* [PATCH v2] net: ip_finish_output_gso: If skb_gso_network_seglen exceeds MTU, allow segmentation for local udp tunneled skbs
@ 2016-07-15 11:43 Shmulik Ladkani
2016-07-18 10:06 ` Hannes Frederic Sowa
0 siblings, 1 reply; 4+ messages in thread
From: Shmulik Ladkani @ 2016-07-15 11:43 UTC (permalink / raw)
To: David S . Miller, netdev
Cc: shmulik.ladkani, Eric Dumazet, Shmulik Ladkani,
Hannes Frederic Sowa, Florian Westphal
Given:
- tap0 and vxlan0 are bridged
- vxlan0 stacked on eth0, eth0 having small mtu (e.g. 1400)
Assume GSO skbs arriving from tap0 having a gso_size as determined by
user-provided virtio_net_hdr (e.g. 1460 corresponding to VM mtu of 1500).
After encapsulation these skbs have skb_gso_network_seglen that exceed
eth0's ip_skb_dst_mtu.
These skbs are accidentally passed to ip_finish_output2 AS IS.
Alas, each final segment (segmented either by validate_xmit_skb or by
hardware UFO) would be larger than eth0 mtu.

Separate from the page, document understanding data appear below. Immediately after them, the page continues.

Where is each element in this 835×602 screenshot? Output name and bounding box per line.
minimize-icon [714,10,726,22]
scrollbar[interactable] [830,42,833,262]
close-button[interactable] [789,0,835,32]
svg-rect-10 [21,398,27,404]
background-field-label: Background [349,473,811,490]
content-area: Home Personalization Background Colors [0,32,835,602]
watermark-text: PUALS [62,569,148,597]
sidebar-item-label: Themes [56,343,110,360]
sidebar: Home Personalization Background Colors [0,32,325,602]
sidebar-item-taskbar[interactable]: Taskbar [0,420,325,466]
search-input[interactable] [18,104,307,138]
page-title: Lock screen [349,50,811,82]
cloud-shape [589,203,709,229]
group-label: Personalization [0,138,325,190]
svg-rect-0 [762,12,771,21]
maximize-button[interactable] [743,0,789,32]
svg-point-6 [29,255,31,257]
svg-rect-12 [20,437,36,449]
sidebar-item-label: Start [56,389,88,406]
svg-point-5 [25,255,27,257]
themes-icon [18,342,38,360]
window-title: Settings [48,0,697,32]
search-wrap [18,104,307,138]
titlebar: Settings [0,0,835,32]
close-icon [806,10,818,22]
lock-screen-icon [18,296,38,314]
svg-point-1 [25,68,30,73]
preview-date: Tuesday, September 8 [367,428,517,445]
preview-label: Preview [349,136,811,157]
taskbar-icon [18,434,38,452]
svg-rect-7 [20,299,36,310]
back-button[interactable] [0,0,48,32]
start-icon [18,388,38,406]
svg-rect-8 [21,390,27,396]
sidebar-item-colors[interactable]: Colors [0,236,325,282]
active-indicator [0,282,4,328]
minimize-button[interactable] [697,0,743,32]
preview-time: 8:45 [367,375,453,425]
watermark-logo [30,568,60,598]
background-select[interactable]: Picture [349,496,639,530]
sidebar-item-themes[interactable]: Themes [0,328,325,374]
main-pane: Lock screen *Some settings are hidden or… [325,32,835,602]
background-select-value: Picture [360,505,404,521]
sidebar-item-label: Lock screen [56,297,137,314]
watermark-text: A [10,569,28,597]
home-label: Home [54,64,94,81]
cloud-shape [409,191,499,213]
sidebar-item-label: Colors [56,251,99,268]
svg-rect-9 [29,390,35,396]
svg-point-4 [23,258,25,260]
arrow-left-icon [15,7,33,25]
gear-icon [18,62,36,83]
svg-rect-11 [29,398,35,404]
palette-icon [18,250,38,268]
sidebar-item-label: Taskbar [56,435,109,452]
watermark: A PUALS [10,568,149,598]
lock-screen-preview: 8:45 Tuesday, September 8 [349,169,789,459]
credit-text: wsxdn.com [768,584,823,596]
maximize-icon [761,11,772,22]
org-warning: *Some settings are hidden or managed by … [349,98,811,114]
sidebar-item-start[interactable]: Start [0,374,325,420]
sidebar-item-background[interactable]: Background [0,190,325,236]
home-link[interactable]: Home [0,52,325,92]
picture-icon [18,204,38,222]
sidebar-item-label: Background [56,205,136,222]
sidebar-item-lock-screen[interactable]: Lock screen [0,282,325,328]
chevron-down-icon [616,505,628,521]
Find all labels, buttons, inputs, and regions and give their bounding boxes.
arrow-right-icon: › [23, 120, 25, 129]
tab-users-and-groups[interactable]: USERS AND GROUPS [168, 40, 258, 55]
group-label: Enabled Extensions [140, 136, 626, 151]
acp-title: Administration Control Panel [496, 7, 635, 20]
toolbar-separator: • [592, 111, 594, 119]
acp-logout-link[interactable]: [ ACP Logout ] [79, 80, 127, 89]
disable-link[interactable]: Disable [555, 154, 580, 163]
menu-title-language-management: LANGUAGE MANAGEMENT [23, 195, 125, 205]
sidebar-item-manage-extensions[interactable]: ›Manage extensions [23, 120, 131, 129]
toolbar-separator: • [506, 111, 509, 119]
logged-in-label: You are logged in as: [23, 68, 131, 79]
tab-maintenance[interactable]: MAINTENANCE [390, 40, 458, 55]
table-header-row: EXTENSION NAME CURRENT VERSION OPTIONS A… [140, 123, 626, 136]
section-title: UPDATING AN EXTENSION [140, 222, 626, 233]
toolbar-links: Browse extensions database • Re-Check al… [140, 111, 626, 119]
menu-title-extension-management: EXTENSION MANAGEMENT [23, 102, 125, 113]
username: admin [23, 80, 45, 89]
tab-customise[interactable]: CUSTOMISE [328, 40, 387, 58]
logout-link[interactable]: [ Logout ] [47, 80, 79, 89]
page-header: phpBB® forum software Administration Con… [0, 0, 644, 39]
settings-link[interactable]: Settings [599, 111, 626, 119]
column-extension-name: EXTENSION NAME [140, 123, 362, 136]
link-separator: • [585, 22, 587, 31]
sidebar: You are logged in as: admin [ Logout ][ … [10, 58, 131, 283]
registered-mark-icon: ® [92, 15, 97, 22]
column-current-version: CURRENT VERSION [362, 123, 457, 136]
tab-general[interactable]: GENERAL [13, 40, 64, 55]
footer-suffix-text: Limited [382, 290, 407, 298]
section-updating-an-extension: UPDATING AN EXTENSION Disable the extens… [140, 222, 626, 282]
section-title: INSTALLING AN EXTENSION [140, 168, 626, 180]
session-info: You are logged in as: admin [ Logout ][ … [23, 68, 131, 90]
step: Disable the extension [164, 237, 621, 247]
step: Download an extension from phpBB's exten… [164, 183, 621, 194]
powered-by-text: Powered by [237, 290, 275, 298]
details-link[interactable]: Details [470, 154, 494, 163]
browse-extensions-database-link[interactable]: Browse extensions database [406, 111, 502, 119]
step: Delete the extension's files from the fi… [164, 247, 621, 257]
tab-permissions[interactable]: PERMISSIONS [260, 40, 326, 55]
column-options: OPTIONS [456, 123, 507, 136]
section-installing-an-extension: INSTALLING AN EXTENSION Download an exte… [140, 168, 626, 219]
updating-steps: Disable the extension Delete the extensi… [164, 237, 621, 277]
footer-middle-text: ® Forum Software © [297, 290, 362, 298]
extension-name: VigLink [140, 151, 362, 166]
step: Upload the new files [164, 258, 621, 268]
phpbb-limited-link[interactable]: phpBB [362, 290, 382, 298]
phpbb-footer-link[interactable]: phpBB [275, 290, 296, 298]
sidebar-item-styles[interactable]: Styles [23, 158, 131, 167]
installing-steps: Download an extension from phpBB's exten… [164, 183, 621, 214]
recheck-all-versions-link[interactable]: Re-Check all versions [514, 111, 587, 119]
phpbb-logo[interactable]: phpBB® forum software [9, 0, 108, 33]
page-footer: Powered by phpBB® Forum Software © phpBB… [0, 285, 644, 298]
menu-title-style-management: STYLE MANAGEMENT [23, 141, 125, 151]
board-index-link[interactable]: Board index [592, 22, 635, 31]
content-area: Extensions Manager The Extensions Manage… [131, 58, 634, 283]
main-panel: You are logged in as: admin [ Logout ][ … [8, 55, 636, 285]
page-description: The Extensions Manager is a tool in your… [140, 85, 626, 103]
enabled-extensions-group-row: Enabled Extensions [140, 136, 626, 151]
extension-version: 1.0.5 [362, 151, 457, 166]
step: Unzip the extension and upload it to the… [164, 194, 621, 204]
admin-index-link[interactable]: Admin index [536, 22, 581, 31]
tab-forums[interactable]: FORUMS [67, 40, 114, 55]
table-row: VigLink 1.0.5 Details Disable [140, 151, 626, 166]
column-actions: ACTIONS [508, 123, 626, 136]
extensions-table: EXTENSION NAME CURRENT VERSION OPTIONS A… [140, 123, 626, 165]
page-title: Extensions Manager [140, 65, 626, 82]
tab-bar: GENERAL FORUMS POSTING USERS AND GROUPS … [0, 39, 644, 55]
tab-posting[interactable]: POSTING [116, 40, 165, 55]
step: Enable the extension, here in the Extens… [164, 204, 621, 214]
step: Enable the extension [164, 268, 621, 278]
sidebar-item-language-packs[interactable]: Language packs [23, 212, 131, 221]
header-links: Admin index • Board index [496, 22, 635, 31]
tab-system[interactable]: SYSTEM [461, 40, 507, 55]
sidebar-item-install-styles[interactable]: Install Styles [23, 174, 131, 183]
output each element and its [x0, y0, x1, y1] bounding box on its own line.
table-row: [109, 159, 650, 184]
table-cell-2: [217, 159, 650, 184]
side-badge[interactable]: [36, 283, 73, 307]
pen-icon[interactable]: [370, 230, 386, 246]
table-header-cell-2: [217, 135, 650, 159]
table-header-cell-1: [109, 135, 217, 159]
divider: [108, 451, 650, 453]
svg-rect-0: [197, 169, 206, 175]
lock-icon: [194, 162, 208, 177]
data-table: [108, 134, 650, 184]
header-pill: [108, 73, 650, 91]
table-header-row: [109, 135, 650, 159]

As a result, those above-mtu segments get dropped on certain networks.
This behavior is not aligned with the NON-GSO case:
Assume a non-gso 1500-sized IP packet arrives from tap0. After
encapsulation, the vxlan datagram is fragmented normally at the
ip_finish_output-->ip_fragment code path.
The expected behavior for the GSO case would be segmenting the
"gso-oversized" skb first, then fragmenting each segment according to
dst mtu, and finally passing the resulting fragments to ip_finish_output2.
'ip_finish_output_gso' already supports this "Slowpath" behavior,
but it is only considered if IPSKB_FORWARDED is set (which is not set in
the bridged case).
In order to support the bridged case, we'll mark skbs arriving from an
ingress interface that get udp-encaspulated as "allowed to be fragmented".
This mark (as well as the original IPSKB_FORWARDED mark) gets tested in
'ip_finish_output_gso', in order to determine whether validating the
network seglen is needed.
Note the TUNNEL_DONT_FRAGMENT tun_flag is still honoured (both in the
gso and non-gso cases), which serves users wishing to forbid
fragmentation at the udp tunnel endpoint.
Cc: Hannes Frederic Sowa <hannes@stressinduktion.org>
Cc: Florian Westphal <fw@strlen.de>
Signed-off-by: Shmulik Ladkani <shmulik.ladkani@gmail.com>
---
v2: Instead of completely removing the IPSKB_FORWARDED condition of
'ip_finish_output_gso' (forcing an expensive 'skb_gso_validate_mtu'
on all local traffic), augment the condition to the tunneled
usecase, as suggested by Florian and Hannes.
include/net/ip.h | 1 +
net/ipv4/ip_output.c | 10 +++++++---
net/ipv4/ip_tunnel_core.c | 9 +++++++++
3 files changed, 17 insertions(+), 3 deletions(-)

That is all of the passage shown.